Can AMP turn around its wealth protection business under the guidance of new CEO Craig Meller?



 
With the recent announcement and  appointment of new CEO Craig Meller, we look at the effects this may have on the technicals of AMP. Craig has been appointed to oversee the wealth management company, with his first task to improve the wealth protection and life insurance side of the business.
 
If you bought this stock roughly twelve months ago you would have been pretty pleased with its progress up until mid May of this year when it hit resistance levels from April 2011, and subsequently continued its downward slide all so familiar with long term holders. This was a strong buy in September of last year when we saw a pullback into an area of support, flipping previous resistance into support. This stock had been in an accumulation phase and in mid August we saw demand for this stock increase dramatically as price gapped up through the resistance on strong volume.
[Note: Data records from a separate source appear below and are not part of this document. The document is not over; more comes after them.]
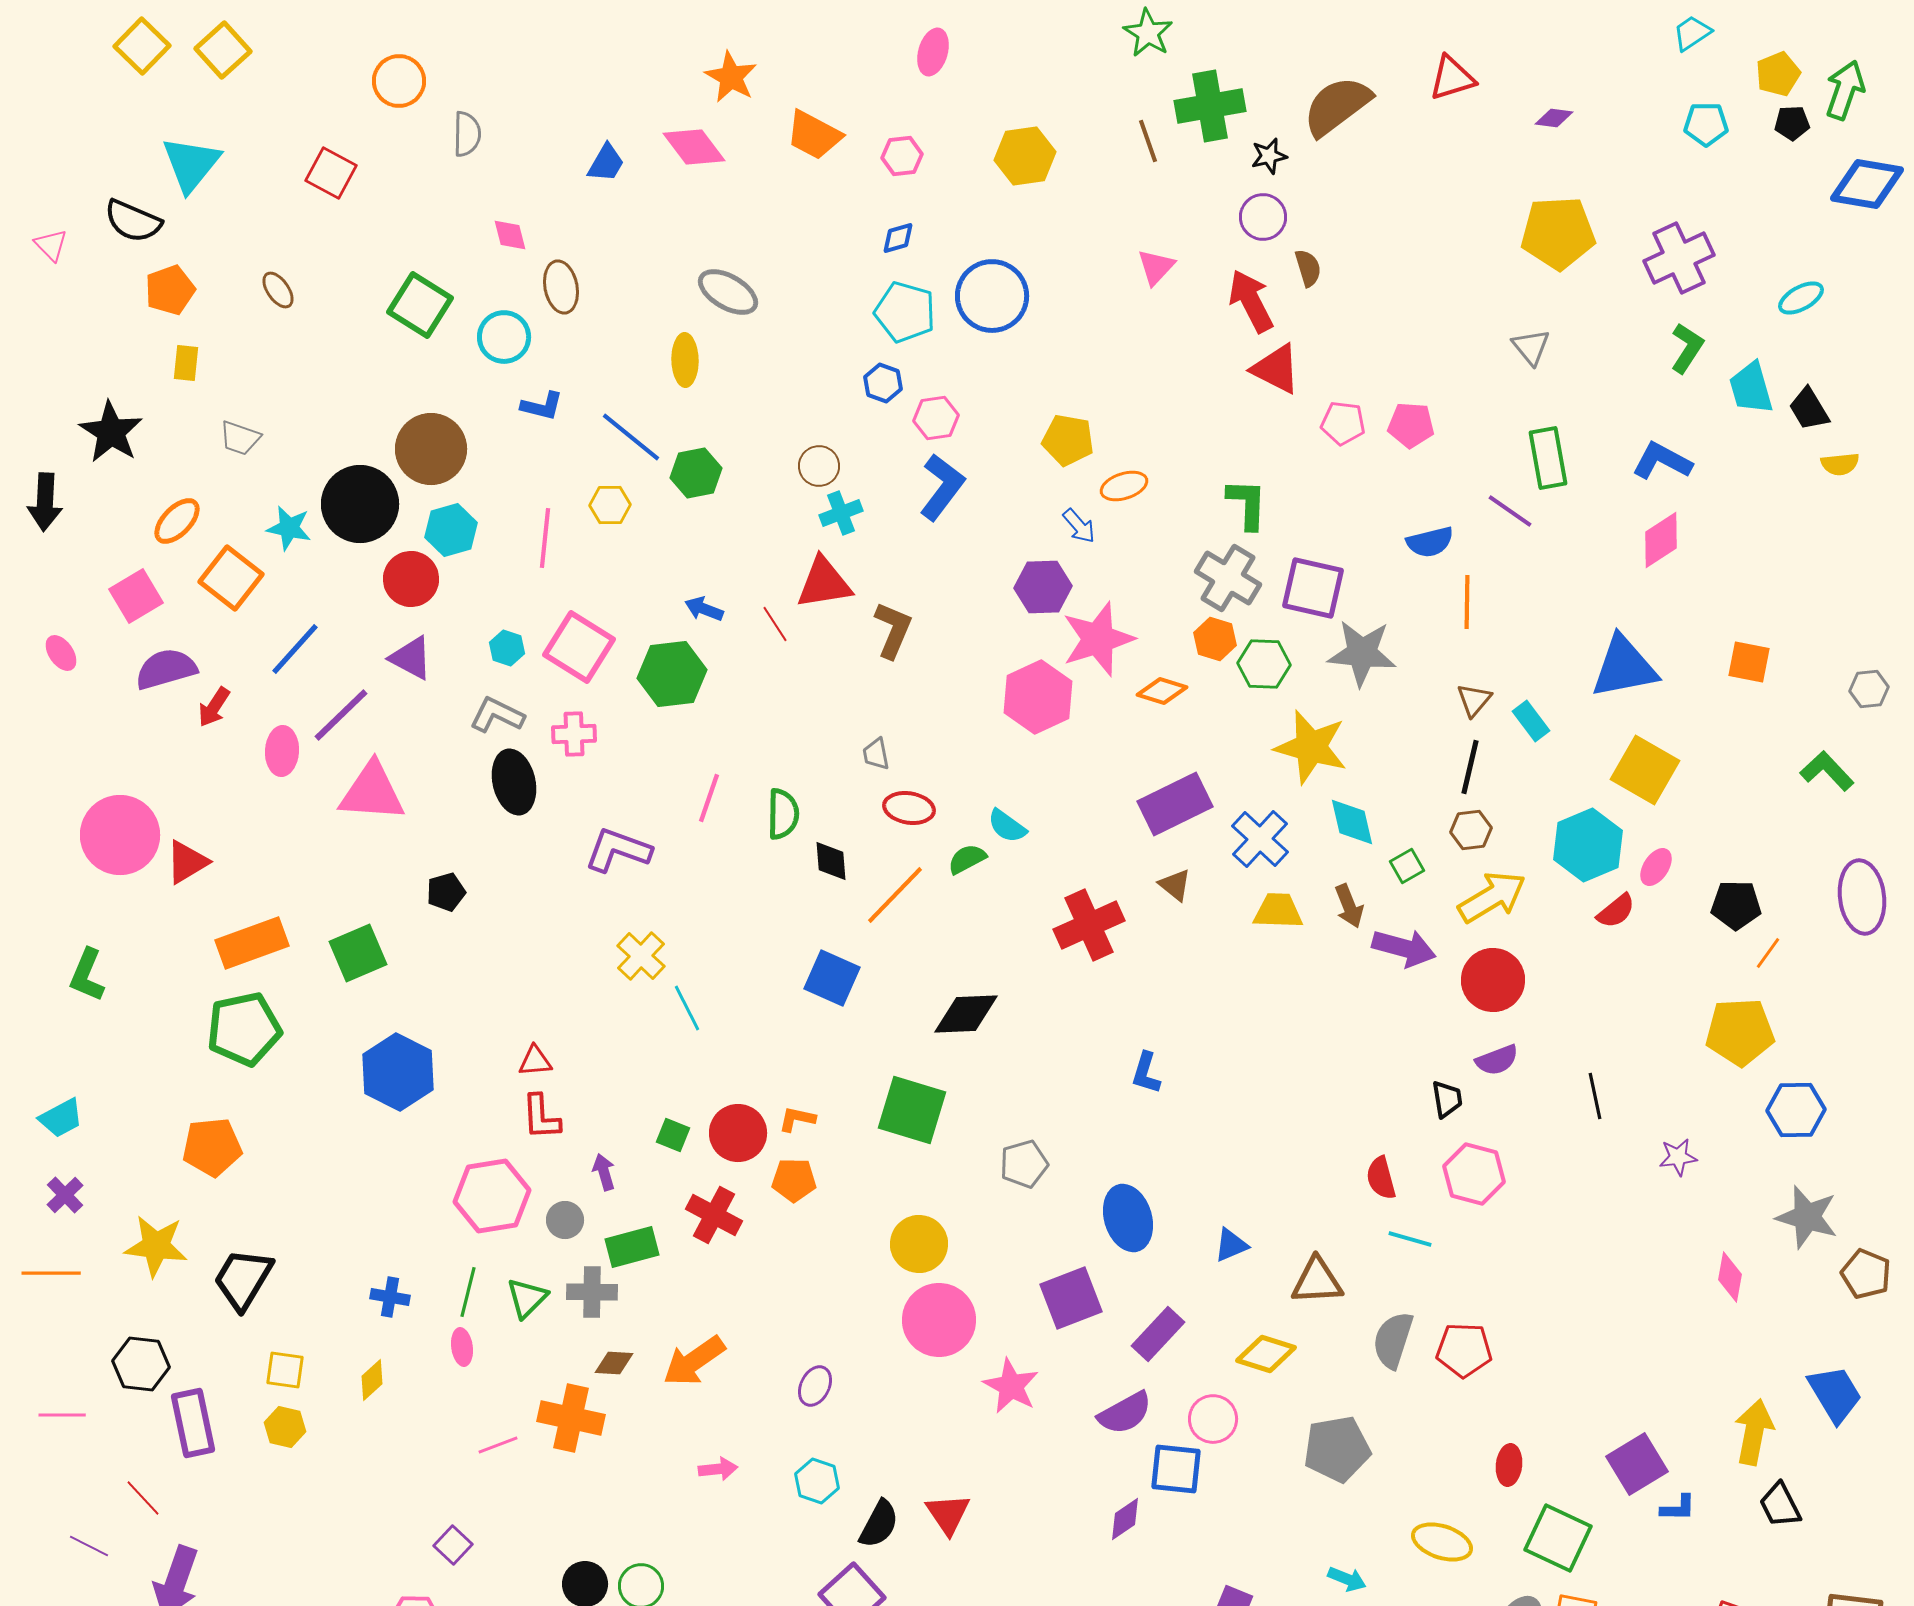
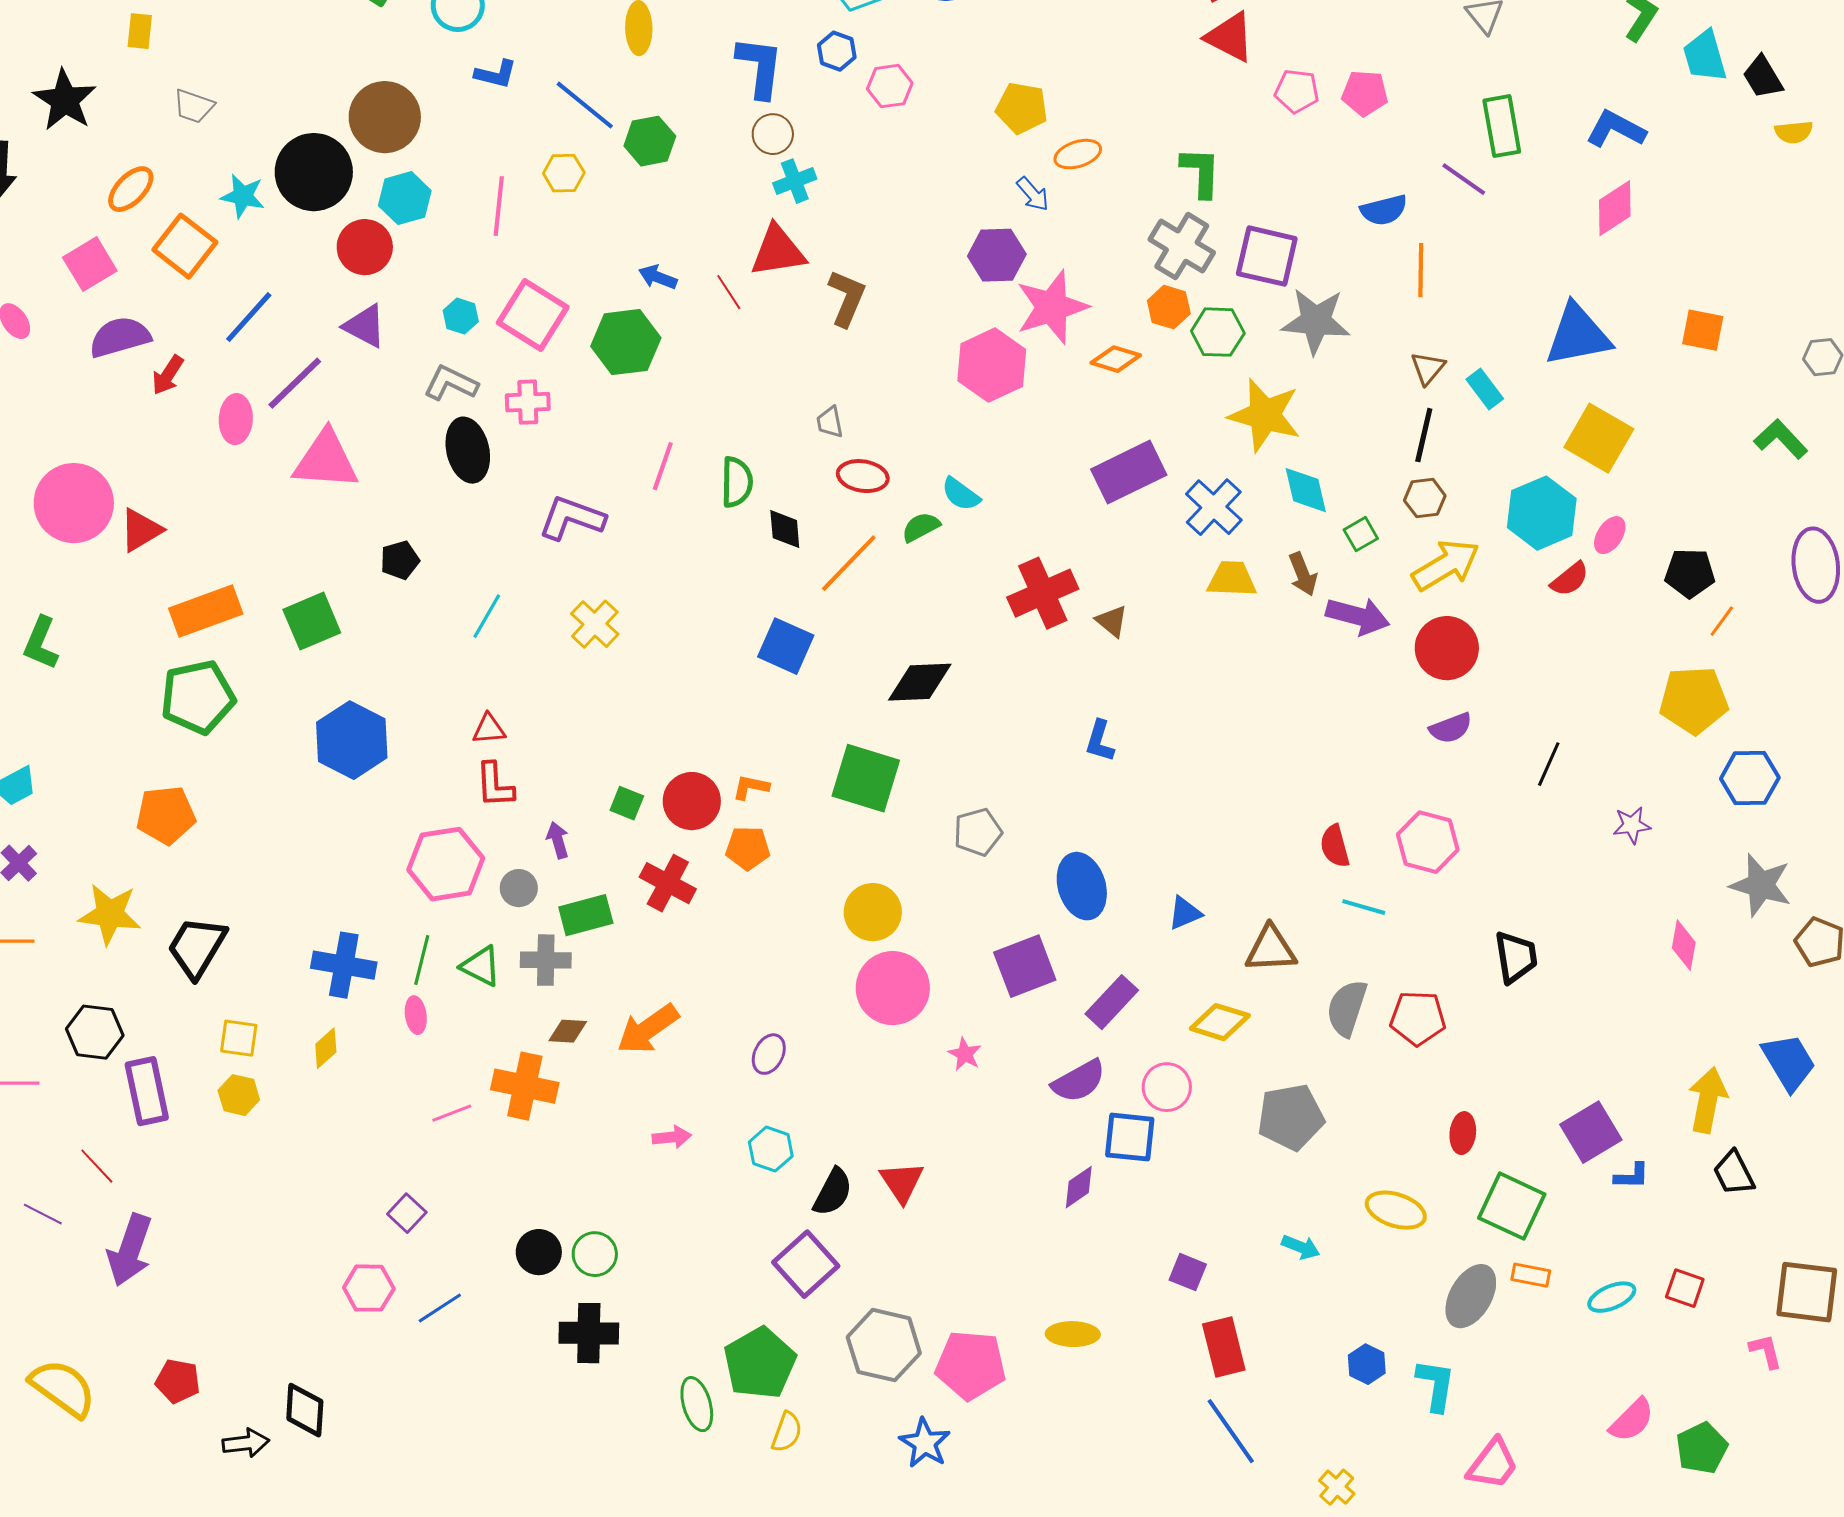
blue L-shape: (942, 487) -> (760, 67), moved, turned -30
brown triangle: (1175, 885) -> (1112, 621), moved
cyan line: (687, 1008) -> (487, 616), moved, turned 57
black line: (1595, 1096) -> (1549, 764), turned 36
black trapezoid: (1447, 1099) -> (1516, 957), moved, size x1.4
blue cross: (390, 1297) -> (344, 965), size x1.6
green triangle: (527, 1298) -> (481, 966), turned -48
pink star: (1011, 1386) -> (965, 1054), size x0.6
The stock would run from the $4.30 area to $5.79 or an approximate increase of 35% in growth.
 

The up move was confirmed when the third leg failed to move with any force and we saw a shortening of the thrust. The resistance level from April 2011 was too strong and there was not enough demand to overcome the supply. The price has fallen strongly since then and the recent earnings news didn't help with several arms of the business struggling. We have seen a small rally as the price looks to close the gap after the gap down when the earnings report was issued. However the only way we will continue to move higher is if we see some consolidation and a cause built for higher prices at these levels followed by some strong demand.
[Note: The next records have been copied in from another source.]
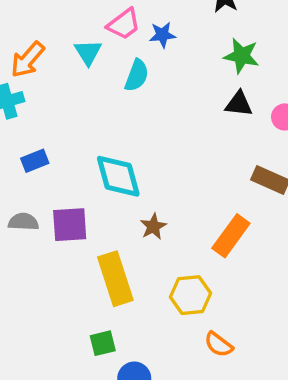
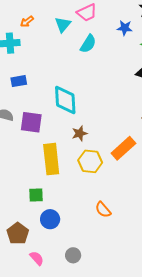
blue star: (162, 35) -> (125, 28), moved
orange arrow: (28, 60) -> (27, 22), size x0.6
yellow hexagon: (191, 295) -> (90, 161), moved

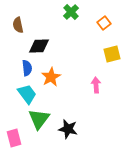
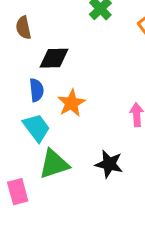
green triangle: (39, 119) -> (54, 164), turned 35
black star: (68, 129) -> (109, 164), moved

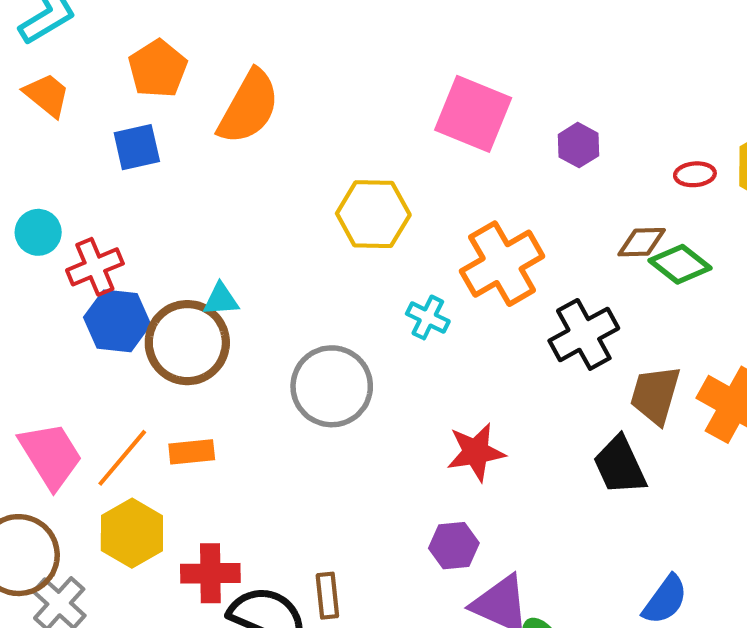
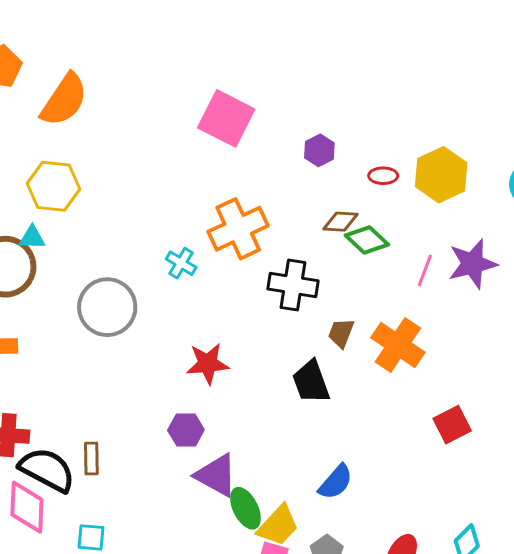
purple hexagon: (578, 145) -> (319, 150), moved
yellow hexagon: (373, 214) -> (53, 186), moved
black cross: (584, 334) -> (293, 285), turned 33
brown trapezoid: (655, 395) -> (341, 333), size x0.7

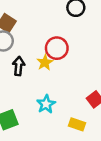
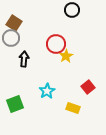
yellow star: (45, 62) -> (66, 56), moved

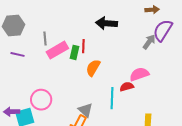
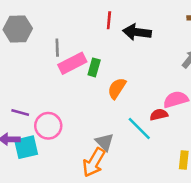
red line: (83, 46) -> (109, 20), moved
purple line: (18, 54) -> (20, 112), moved
cyan line: (112, 98) -> (139, 128), turned -50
The point and figure chart has been very useful in predicting levels the price may rise or fall too. If we look at the chart below, we were able to predict that price had enough cause built to reach to at least the $5.65 level. The stock was accumulated in May to August 2012 and when it broke out if we had of bought on the pullback to the $4.30 levels our target would have been the $5.65 region. Price had built enough cause to move $1.74 higher. The point and figure calculation is worked out by multiplying the number of columns the base of the accumulation is by the reversal amount (box size of 2c times 3 which is the reversal amount to start a new column), therefore 29 x 0.06 = $1.74.
 

If we look at the current situation when the stock was distributed in Feb to June 2013, we have two counts to work off which gives us a price range we may see some value for this stock. If we use the conservative count of 18 columns we are looking at $4.02 and the larger target of $3.48 (27 columns). Price fell to $4.16 after earnings in June and we have rallied since then, if this is just a pullback, price may well fall to $4.02 and beyond with the longer term target of $3.48 a possibility and a overall fall of 26% from todays close ($4.74). This would then look like a valuable investment at these prices.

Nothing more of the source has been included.